Respons Bencana, USK Siapkan Makanan Siap Makan Tahan hingga Satu Tahun

Tim Ketahanan dan Keamanan Pangan Satgas Universitas Syiah Kuala menyiapkan dan mengemas makanan siap makan tahan lama di dapur produksi USK, Banda Aceh, Selasa (30/12/2025). FOTO/ HUMAS USK

Kabarnanggroe.com, Banda Aceh — Universitas Syiah Kuala (USK) terus memperkuat perannya dalam penanganan kebencanaan melalui Tim Ketahanan dan Keamanan Pangan Satuan Tugas (Satgas) USK.

Tim yang diketuai oleh Dr. Satriana ini secara berkelanjutan menyiapkan dan mendistribusikan makanan siap makan tahan lama bagi masyarakat terdampak bencana banjir dan tanah longsor di berbagai wilayah di Aceh.

Dalam program tersebut, Satgas USK menyalurkan dua menu utama, yakni nasi uduk dengan lauk ikan teri Medan dan telur orak-arik, serta nasi liwet dengan lauk ayam suwir. Seluruh menu diproduksi dengan teknologi pengolahan pangan yang aman dan higienis, sehingga memiliki daya simpan hingga satu tahun dan tetap memenuhi standar keamanan pangan.

Makanan ini pada prinsipnya siap langsung dikonsumsi oleh penerima bantuan. Namun demikian, untuk meningkatkan kualitas rasa dan kenyamanan saat dikonsumsi, masyarakat dianjurkan merendam kemasan dalam air panas selama 2–3 menit sebelum dibuka. Cara ini memungkinkan makanan tersaji lebih optimal tanpa memerlukan peralatan memasak tambahan.
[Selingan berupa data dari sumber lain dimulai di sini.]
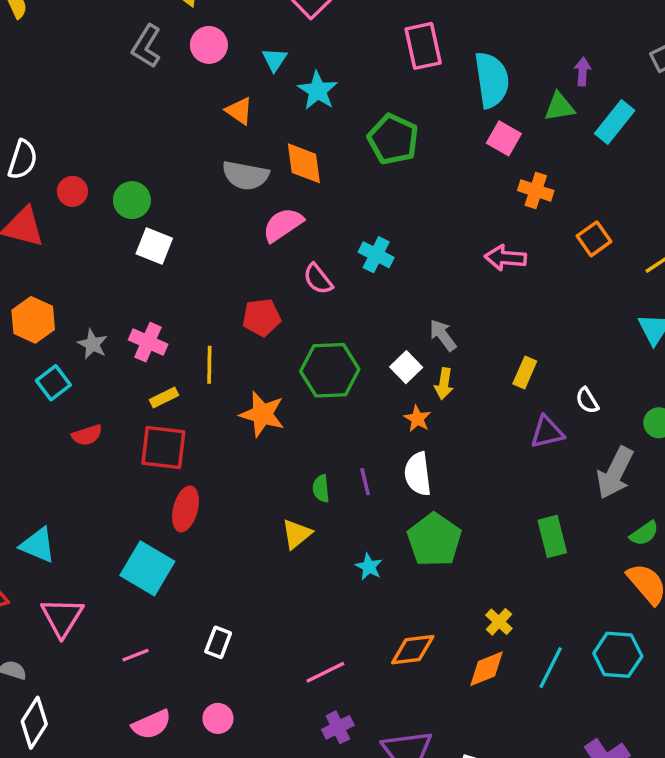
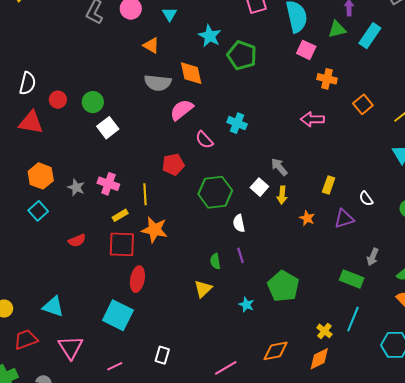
cyan star: (318, 91) -> (210, 36), moved
white square: (154, 246) -> (108, 128), turned 35
cyan square: (53, 383) -> (38, 211), moved
orange star: (262, 414) -> (155, 230), moved
orange star: (417, 419) -> (307, 218), moved
gray arrow: (615, 473) -> (373, 257), moved, size x0.6
white semicircle: (418, 474) -> (239, 223), moved, size x0.7
green rectangle: (552, 536) -> (352, 279), turned -50
cyan line: (551, 668) -> (353, 319), moved

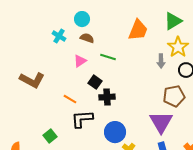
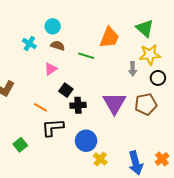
green triangle: (173, 21) -> (145, 28), turned -48
yellow star: (178, 47) -> (150, 55), turned 30
green line: (108, 57) -> (86, 56), moved
purple triangle: (161, 122) -> (114, 103), moved

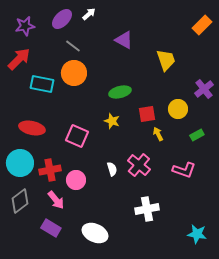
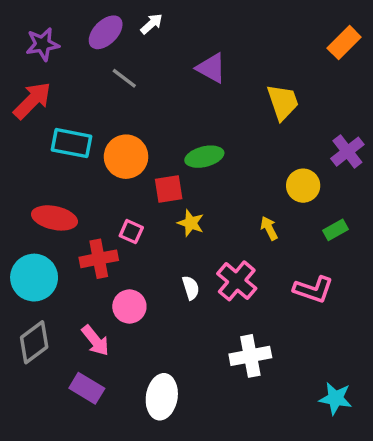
orange circle: (74, 73) -> (126, 157), moved
red square: (147, 114) -> (169, 189), moved
yellow star: (112, 121) -> (191, 223), moved
pink square: (77, 136) -> (131, 232), size x0.6
red cross: (50, 170) -> (99, 259), moved
white ellipse: (95, 233) -> (162, 397), turned 75

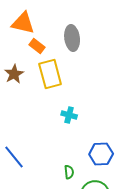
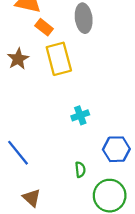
cyan cross: (69, 115) -> (80, 115), moved, turned -35

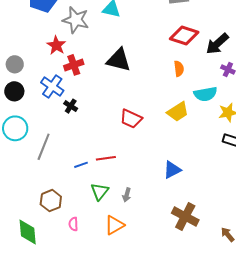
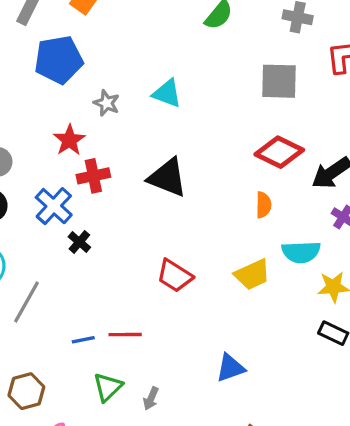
gray star: (76, 20) -> (107, 103), size x0.6

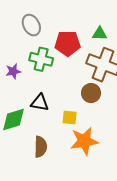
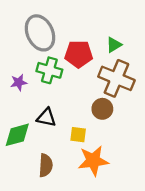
gray ellipse: (31, 25) -> (40, 33), size x1.5
green triangle: (100, 34) -> (114, 45), turned -35

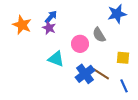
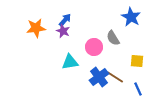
blue star: (117, 14) -> (131, 17), turned -30
orange star: (22, 25) -> (36, 28), turned -30
cyan triangle: (56, 59) -> (70, 62), turned -30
Ketua Tim Ketahanan dan Keamanan Pangan Satgas USK, Dr. Satriana, menjelaskan bahwa penyediaan makanan siap makan menjadi solusi strategis dalam situasi darurat. Menurutnya, kondisi wilayah bencana umumnya ditandai dengan keterbatasan peralatan dapur, sumber energi, serta akses terhadap bahan pangan segar.
“Konsep makanan siap makan memungkinkan bantuan pangan langsung dikonsumsi oleh korban bencana tanpa proses memasak. Ini sangat penting agar kebutuhan dasar masyarakat dapat terpenuhi secara cepat, praktis, dan tepat guna,” ujarnya.

Selain memproduksi dan menyalurkan makanan, Tim Satgas USK juga memastikan proses pengemasan dan distribusi dilakukan sesuai standar kebersihan dan keamanan. Hingga saat ini, distribusi makanan siap makan terus dilakukan ke sejumlah lokasi terdampak sebagai bagian dari respons kemanusiaan USK dalam mendukung pemulihan masyarakat pascabencana.

Melalui inisiatif ini, USK menegaskan komitmennya tidak hanya sebagai institusi pendidikan tinggi, tetapi juga sebagai mitra strategis dalam penguatan ketahanan pangan dan penanggulangan bencana di tingkat daerah maupun nasional.(Tamam/*)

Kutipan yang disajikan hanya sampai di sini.